What you will do: Pictures are to be left out; otherwise, copy exactly the lines from the line containing "<instances>...</instances> (empty list" through the end of the data.

Saved entries
◆ ◆ ◆ ◆ ◆ ◆ ◆
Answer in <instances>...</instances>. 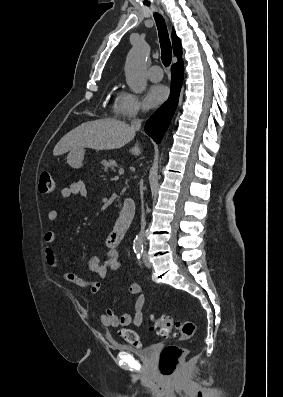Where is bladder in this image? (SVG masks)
Here are the masks:
<instances>
[{
	"instance_id": "31cf9c89",
	"label": "bladder",
	"mask_w": 283,
	"mask_h": 397,
	"mask_svg": "<svg viewBox=\"0 0 283 397\" xmlns=\"http://www.w3.org/2000/svg\"><path fill=\"white\" fill-rule=\"evenodd\" d=\"M158 344H150L145 347H133L129 345H124V344H118L117 347L123 351H126L128 353H131L143 360H151L154 358L156 355V352L158 350Z\"/></svg>"
}]
</instances>
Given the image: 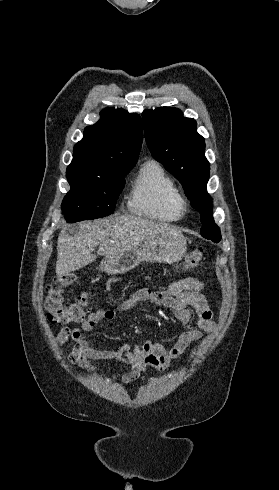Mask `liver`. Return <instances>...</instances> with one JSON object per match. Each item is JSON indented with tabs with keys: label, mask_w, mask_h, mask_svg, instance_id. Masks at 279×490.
I'll use <instances>...</instances> for the list:
<instances>
[{
	"label": "liver",
	"mask_w": 279,
	"mask_h": 490,
	"mask_svg": "<svg viewBox=\"0 0 279 490\" xmlns=\"http://www.w3.org/2000/svg\"><path fill=\"white\" fill-rule=\"evenodd\" d=\"M79 228L80 232L76 236L60 234L58 238L55 272L59 280L70 272L92 264L97 258L92 254L97 246L98 256L111 258L126 250H136L144 242L182 236L179 230L169 224H155L137 216L81 222Z\"/></svg>",
	"instance_id": "obj_1"
}]
</instances>
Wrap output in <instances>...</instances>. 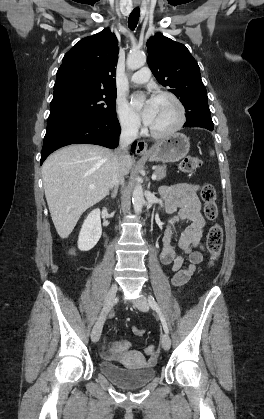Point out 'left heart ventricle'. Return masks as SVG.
I'll list each match as a JSON object with an SVG mask.
<instances>
[{"label":"left heart ventricle","instance_id":"b2bd125f","mask_svg":"<svg viewBox=\"0 0 264 419\" xmlns=\"http://www.w3.org/2000/svg\"><path fill=\"white\" fill-rule=\"evenodd\" d=\"M177 120V109L167 98H155L154 119L150 127L156 131H165Z\"/></svg>","mask_w":264,"mask_h":419}]
</instances>
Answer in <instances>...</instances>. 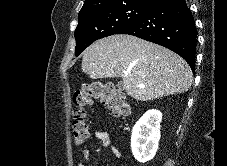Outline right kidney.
<instances>
[{"instance_id": "right-kidney-1", "label": "right kidney", "mask_w": 227, "mask_h": 166, "mask_svg": "<svg viewBox=\"0 0 227 166\" xmlns=\"http://www.w3.org/2000/svg\"><path fill=\"white\" fill-rule=\"evenodd\" d=\"M162 113L159 110H148L134 125L131 135V149L134 158L146 163L154 158L160 140Z\"/></svg>"}]
</instances>
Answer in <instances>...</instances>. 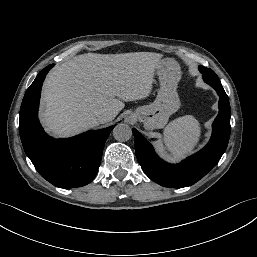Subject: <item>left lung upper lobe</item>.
Masks as SVG:
<instances>
[{"label":"left lung upper lobe","instance_id":"obj_1","mask_svg":"<svg viewBox=\"0 0 257 257\" xmlns=\"http://www.w3.org/2000/svg\"><path fill=\"white\" fill-rule=\"evenodd\" d=\"M199 69H200V71L203 75V79L206 83H208L212 87H222L218 76L211 69H208L203 66H200Z\"/></svg>","mask_w":257,"mask_h":257}]
</instances>
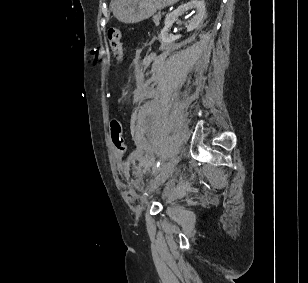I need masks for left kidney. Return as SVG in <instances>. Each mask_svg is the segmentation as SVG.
Returning a JSON list of instances; mask_svg holds the SVG:
<instances>
[{
	"instance_id": "5707ae66",
	"label": "left kidney",
	"mask_w": 308,
	"mask_h": 283,
	"mask_svg": "<svg viewBox=\"0 0 308 283\" xmlns=\"http://www.w3.org/2000/svg\"><path fill=\"white\" fill-rule=\"evenodd\" d=\"M193 8L197 9V14L187 26V32L192 31L197 27H199L205 16V3L204 0H192L186 4L179 6L176 10L170 13L168 17L165 19V26L160 32V40L162 41V43L168 45L181 37L180 35L169 34L168 29L172 26V24L179 16H181L182 14Z\"/></svg>"
}]
</instances>
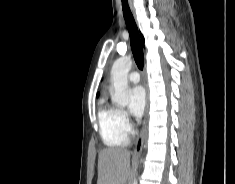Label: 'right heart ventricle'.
Listing matches in <instances>:
<instances>
[{
	"mask_svg": "<svg viewBox=\"0 0 235 184\" xmlns=\"http://www.w3.org/2000/svg\"><path fill=\"white\" fill-rule=\"evenodd\" d=\"M97 123L101 139L106 146L101 154L102 160L110 158L128 145L129 136L119 121L116 108L106 104L100 105L97 111Z\"/></svg>",
	"mask_w": 235,
	"mask_h": 184,
	"instance_id": "right-heart-ventricle-1",
	"label": "right heart ventricle"
}]
</instances>
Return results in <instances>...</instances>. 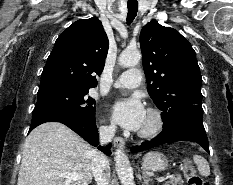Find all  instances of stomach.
I'll use <instances>...</instances> for the list:
<instances>
[{
  "mask_svg": "<svg viewBox=\"0 0 233 185\" xmlns=\"http://www.w3.org/2000/svg\"><path fill=\"white\" fill-rule=\"evenodd\" d=\"M142 167L147 171H162L168 167V160L162 153L150 151L144 155Z\"/></svg>",
  "mask_w": 233,
  "mask_h": 185,
  "instance_id": "stomach-1",
  "label": "stomach"
}]
</instances>
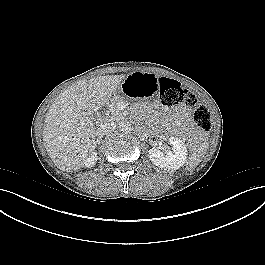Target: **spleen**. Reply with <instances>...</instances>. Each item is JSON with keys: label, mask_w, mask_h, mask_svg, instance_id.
I'll list each match as a JSON object with an SVG mask.
<instances>
[{"label": "spleen", "mask_w": 265, "mask_h": 265, "mask_svg": "<svg viewBox=\"0 0 265 265\" xmlns=\"http://www.w3.org/2000/svg\"><path fill=\"white\" fill-rule=\"evenodd\" d=\"M208 146L207 142H203L193 153H191L186 161V166L188 168L197 166L207 152Z\"/></svg>", "instance_id": "3e777b00"}]
</instances>
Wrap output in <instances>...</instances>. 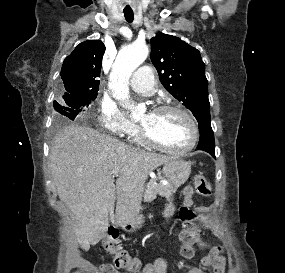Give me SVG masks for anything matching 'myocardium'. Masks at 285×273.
<instances>
[{"label":"myocardium","instance_id":"f54148a6","mask_svg":"<svg viewBox=\"0 0 285 273\" xmlns=\"http://www.w3.org/2000/svg\"><path fill=\"white\" fill-rule=\"evenodd\" d=\"M154 111L157 112H166V111H175L183 115L187 121L189 122V125L191 127V138L190 141L183 147L176 148V147H170L167 145H164L158 141H156L149 133L148 131L142 126H139V138L142 142L147 144L148 146H151L153 148L172 153V154H186L193 150L200 137V129L197 120L193 116V114L186 109L185 107L179 105V104H163L155 108Z\"/></svg>","mask_w":285,"mask_h":273}]
</instances>
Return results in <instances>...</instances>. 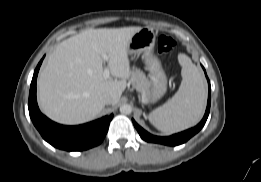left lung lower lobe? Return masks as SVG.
I'll list each match as a JSON object with an SVG mask.
<instances>
[{
	"instance_id": "1",
	"label": "left lung lower lobe",
	"mask_w": 261,
	"mask_h": 182,
	"mask_svg": "<svg viewBox=\"0 0 261 182\" xmlns=\"http://www.w3.org/2000/svg\"><path fill=\"white\" fill-rule=\"evenodd\" d=\"M205 74H206V72H205ZM206 77H207V75H206ZM207 80H208V84H209L207 108H206V112H205L203 119L201 120V122L197 126H195L194 128L188 129L186 131H183L181 133L174 134V135L169 136V137H159V136L149 134L142 127H140L134 121V119H132L133 124H134L135 128L137 129L141 138L143 140L147 141V142L160 143V144L169 145V146H176V145H180V144L185 143L192 136H194L196 133H198L201 130V128L204 126V124H205V122L208 118L209 111H210L211 86H210V81H209L208 78H207Z\"/></svg>"
}]
</instances>
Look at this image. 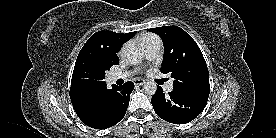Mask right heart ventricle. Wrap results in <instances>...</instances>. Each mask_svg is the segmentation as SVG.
Listing matches in <instances>:
<instances>
[{
    "mask_svg": "<svg viewBox=\"0 0 276 138\" xmlns=\"http://www.w3.org/2000/svg\"><path fill=\"white\" fill-rule=\"evenodd\" d=\"M139 42L140 44L145 47L146 45L153 43V42H160V39L153 35V34H143L140 38H139Z\"/></svg>",
    "mask_w": 276,
    "mask_h": 138,
    "instance_id": "obj_1",
    "label": "right heart ventricle"
}]
</instances>
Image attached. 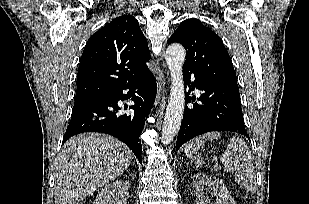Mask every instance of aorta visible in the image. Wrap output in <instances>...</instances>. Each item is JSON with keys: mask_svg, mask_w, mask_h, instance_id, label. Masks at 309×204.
Instances as JSON below:
<instances>
[{"mask_svg": "<svg viewBox=\"0 0 309 204\" xmlns=\"http://www.w3.org/2000/svg\"><path fill=\"white\" fill-rule=\"evenodd\" d=\"M165 60L171 74V89L162 127L161 141L164 145H167L180 129L185 108V89L182 75L185 49L180 44L169 45L165 52Z\"/></svg>", "mask_w": 309, "mask_h": 204, "instance_id": "762f6f07", "label": "aorta"}]
</instances>
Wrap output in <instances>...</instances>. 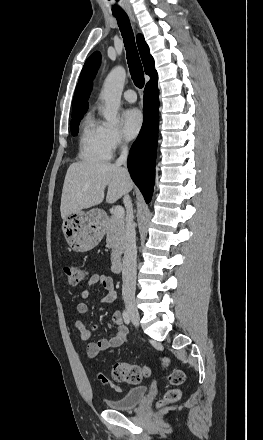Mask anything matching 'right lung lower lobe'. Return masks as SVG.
Instances as JSON below:
<instances>
[{
  "label": "right lung lower lobe",
  "mask_w": 263,
  "mask_h": 440,
  "mask_svg": "<svg viewBox=\"0 0 263 440\" xmlns=\"http://www.w3.org/2000/svg\"><path fill=\"white\" fill-rule=\"evenodd\" d=\"M158 77L150 80L144 90V120L137 140L128 157L131 178L145 201L151 200L154 186L155 159L158 139Z\"/></svg>",
  "instance_id": "right-lung-lower-lobe-1"
}]
</instances>
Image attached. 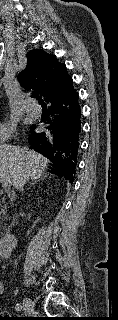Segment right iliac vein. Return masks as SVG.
I'll return each mask as SVG.
<instances>
[{
	"mask_svg": "<svg viewBox=\"0 0 118 320\" xmlns=\"http://www.w3.org/2000/svg\"><path fill=\"white\" fill-rule=\"evenodd\" d=\"M24 309L28 314L34 311V302L29 297L24 298Z\"/></svg>",
	"mask_w": 118,
	"mask_h": 320,
	"instance_id": "1",
	"label": "right iliac vein"
}]
</instances>
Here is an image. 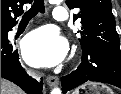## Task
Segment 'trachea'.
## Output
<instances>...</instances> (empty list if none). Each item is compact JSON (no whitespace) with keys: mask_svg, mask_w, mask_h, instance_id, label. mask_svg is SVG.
<instances>
[{"mask_svg":"<svg viewBox=\"0 0 121 94\" xmlns=\"http://www.w3.org/2000/svg\"><path fill=\"white\" fill-rule=\"evenodd\" d=\"M39 12L45 13L44 0H35L32 7L22 16L21 22H29Z\"/></svg>","mask_w":121,"mask_h":94,"instance_id":"3493384b","label":"trachea"}]
</instances>
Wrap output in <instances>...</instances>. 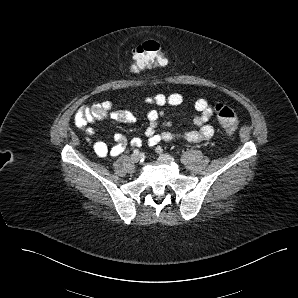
◆ ◆ ◆ ◆ ◆ ◆ ◆
Response to this task:
<instances>...</instances> (empty list if none). Each item is compact JSON (no whitespace) with keys: mask_svg, mask_w, mask_h, instance_id, label. mask_svg is SVG.
<instances>
[{"mask_svg":"<svg viewBox=\"0 0 121 94\" xmlns=\"http://www.w3.org/2000/svg\"><path fill=\"white\" fill-rule=\"evenodd\" d=\"M39 12L45 13L44 0H35L32 7L22 16L21 22H29Z\"/></svg>","mask_w":121,"mask_h":94,"instance_id":"3493384b","label":"trachea"}]
</instances>
Wrap output in <instances>...</instances>. 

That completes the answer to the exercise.